Per carità, non chiamiamolo clausura, segregazione, isolamento, confinamento: sono tutte parole italiane; assai meglio lockdown: fa più chic, più esotico, è più internazionale. Chiamiamolo come si preferisce, è comunque, e sempre, una gran scocciatura. Vi poniamo rimedio nei modi più singolari: chi ascolta l’opera omnia di Bach; chi, nel guardaroba, fa prematuramente il cambio di stagione; chi legge, o rilegge, i libri sul metro della lunghezza: consigliati Joyce e Dostoevskij, ma anche la Recherche può servire. Soprattutto, ci dedichiamo però alla cucina e alle videochiamate. Pare che ci impegnino in media un’ora al giorno, tanto c’è tempo: nonni, genitori, nipotini; almeno, li vediamo giocare e ne leggiamo i volti. Ma diventano interminabili anche gli sproloqui tra amiche. Vanno assai di moda i collegamenti multipli: «Chiamata di gruppo alle 15.30, mi raccomando».

”signore, raddoppia?”

E se il “carognavirus” si fosse manifestato non troppi, ma soltanto qualche decennio fa? La stessa teleselezione ha appena compiuto 50 anni. Prima, si usavano soltanto le «signorine»: «Mi passa il tal numero della tal città….?». E il collegamento, non era nemmeno immediato: si chiedeva anche: «Scusi, ci sarà molto da aspettare?». Perché, in caso di necessità, c’erano pure le «urgenti». Che però costavano, ovviamente, più caro. Per risparmiare, si telefonava la domenica: si pagava la metà, come anche la sera.
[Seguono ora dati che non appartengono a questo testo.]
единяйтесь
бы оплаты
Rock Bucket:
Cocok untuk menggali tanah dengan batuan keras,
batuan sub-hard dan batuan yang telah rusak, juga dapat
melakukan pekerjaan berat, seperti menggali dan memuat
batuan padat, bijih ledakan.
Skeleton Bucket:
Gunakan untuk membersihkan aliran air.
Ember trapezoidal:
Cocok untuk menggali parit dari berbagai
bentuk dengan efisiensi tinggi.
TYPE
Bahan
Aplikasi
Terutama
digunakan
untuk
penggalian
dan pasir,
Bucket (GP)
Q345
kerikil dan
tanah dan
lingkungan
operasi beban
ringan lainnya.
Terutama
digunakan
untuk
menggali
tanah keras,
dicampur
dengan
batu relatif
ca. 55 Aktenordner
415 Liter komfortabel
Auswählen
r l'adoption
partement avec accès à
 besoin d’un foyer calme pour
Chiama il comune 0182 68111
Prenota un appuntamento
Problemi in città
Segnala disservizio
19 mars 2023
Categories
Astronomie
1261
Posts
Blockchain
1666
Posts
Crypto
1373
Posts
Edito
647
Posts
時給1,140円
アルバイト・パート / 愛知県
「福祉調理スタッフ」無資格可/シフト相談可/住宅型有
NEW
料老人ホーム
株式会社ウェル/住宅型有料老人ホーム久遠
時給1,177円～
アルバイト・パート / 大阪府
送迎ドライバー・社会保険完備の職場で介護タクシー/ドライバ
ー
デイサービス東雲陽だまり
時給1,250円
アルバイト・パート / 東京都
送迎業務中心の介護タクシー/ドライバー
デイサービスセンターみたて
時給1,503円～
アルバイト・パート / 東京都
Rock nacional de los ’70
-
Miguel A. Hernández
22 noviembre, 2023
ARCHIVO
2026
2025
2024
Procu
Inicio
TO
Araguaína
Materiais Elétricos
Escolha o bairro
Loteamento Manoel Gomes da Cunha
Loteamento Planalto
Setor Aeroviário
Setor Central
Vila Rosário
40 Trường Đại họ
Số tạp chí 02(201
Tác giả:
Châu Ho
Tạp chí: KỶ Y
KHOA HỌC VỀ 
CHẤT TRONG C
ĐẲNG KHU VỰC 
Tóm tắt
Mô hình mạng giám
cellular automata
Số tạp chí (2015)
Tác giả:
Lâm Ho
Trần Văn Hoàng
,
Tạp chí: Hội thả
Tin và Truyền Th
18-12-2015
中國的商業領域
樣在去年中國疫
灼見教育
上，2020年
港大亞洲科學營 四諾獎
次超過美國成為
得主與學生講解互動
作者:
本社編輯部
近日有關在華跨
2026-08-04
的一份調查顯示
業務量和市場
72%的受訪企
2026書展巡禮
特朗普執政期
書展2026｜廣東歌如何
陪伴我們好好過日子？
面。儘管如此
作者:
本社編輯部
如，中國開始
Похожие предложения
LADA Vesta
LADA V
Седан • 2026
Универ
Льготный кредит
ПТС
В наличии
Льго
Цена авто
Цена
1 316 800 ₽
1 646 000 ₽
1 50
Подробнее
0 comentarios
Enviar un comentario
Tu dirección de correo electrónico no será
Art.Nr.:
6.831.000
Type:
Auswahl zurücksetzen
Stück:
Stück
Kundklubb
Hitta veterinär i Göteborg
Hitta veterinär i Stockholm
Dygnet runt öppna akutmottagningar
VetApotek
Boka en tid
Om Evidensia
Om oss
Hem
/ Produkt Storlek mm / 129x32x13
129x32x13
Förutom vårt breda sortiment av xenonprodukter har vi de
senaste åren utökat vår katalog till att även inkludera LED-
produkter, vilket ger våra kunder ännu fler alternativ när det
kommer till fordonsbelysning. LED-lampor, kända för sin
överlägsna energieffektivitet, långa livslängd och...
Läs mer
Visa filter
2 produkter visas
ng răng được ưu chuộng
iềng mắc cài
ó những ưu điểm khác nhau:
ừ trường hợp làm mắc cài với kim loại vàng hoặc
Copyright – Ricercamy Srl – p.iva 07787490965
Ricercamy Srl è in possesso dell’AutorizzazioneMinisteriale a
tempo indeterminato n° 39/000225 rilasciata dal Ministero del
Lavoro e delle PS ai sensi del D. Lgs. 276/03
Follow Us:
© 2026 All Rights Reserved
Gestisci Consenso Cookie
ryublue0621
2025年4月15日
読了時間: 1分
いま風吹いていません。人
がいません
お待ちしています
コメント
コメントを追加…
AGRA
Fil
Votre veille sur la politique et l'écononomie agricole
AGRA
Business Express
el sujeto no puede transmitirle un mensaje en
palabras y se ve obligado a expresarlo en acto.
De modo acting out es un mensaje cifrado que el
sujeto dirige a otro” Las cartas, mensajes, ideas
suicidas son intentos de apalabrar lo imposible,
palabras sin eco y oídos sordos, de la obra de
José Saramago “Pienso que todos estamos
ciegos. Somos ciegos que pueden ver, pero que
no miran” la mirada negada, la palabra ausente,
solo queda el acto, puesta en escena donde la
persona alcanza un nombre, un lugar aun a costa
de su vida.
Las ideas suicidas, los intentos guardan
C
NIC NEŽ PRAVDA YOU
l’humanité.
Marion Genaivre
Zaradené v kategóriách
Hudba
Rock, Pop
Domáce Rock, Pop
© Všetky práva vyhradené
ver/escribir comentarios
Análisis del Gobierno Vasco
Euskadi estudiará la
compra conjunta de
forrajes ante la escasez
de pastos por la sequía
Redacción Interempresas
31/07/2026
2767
Quando finalmente il centralino chiamava per metterci in comunicazione, il suono era diverso: dei “drìnnnn” più brevi frequenti del solito.

Al telefono, si era sbrigativi: c’erano le «unità» di tre minuti; una voce ti avvisava quando stavano per scadere: «Signore, raddoppia?». Il numero delle «interurbane» era il 14; per l’estero, si usava il 15. Allora, le utenze erano di appena quattro cifre; la teleselezione è diventata di tutti nel 1970;  ai numeri urbani, abbiamo aggiunto obbligatoriamente il prefisso solo dal 1998: quasi l’altro ieri. Ma poiché qui trattiamo di informazione, allora, nei giornali, c’erano le «fisse»: per risparmiare sulla bolletta, la redazione chiamava quelle periferiche e i corrispondenti sempre a una certa ora, almeno per evadere le pratiche più consuete.

campione del mondo

Ah, i giornali senza la teleselezione; e anche senza molto altro. Sono arrivato a Roma, e nel 1970, al Messaggero, c’erano gli stenografi. Li dirigeva Scioti (ormai sono invecchiato, e mi si alza l’Alzheimer: chissà come si chiamava di nome), che guardavo con rispetto; mi avevano raccontato che era stato un campione del mondo nella specialità, e il giornale l’aveva portato via al Senato offrendogli (allora, si usava) qualche quattrino in più. Del resto, alla tipografia dell’Unità a Milano, il mio primo correttore di bozze è stato il fratello di Gramsci: s’occupava del Quotidiano del popolo. Poi, gli stenografi sono diventati «dimafonisti»: registravano. Ormai, chi fosse sopravvissuto, si è trasformato in altro: non ci sono più nemmeno i loro impianti. L’unica alternativa alla dettatura dei “pezzi” (non esistevano ancora neppure i fax) era la telescrivente: spesso, dovevi perforarti da solo la «zona», cioè una banda cartacea che poi la macchina leggeva per trasmettere. I primi computer hanno fatto risparmiare oltre un’ora di lavoro, tra dettatura, ricezione e trascrizione. E poi, «mi senti bene?», e la linea che continuava a interrompersi, a «cadere», e non si faceva male lei, ma ne faceva soltanto a te…..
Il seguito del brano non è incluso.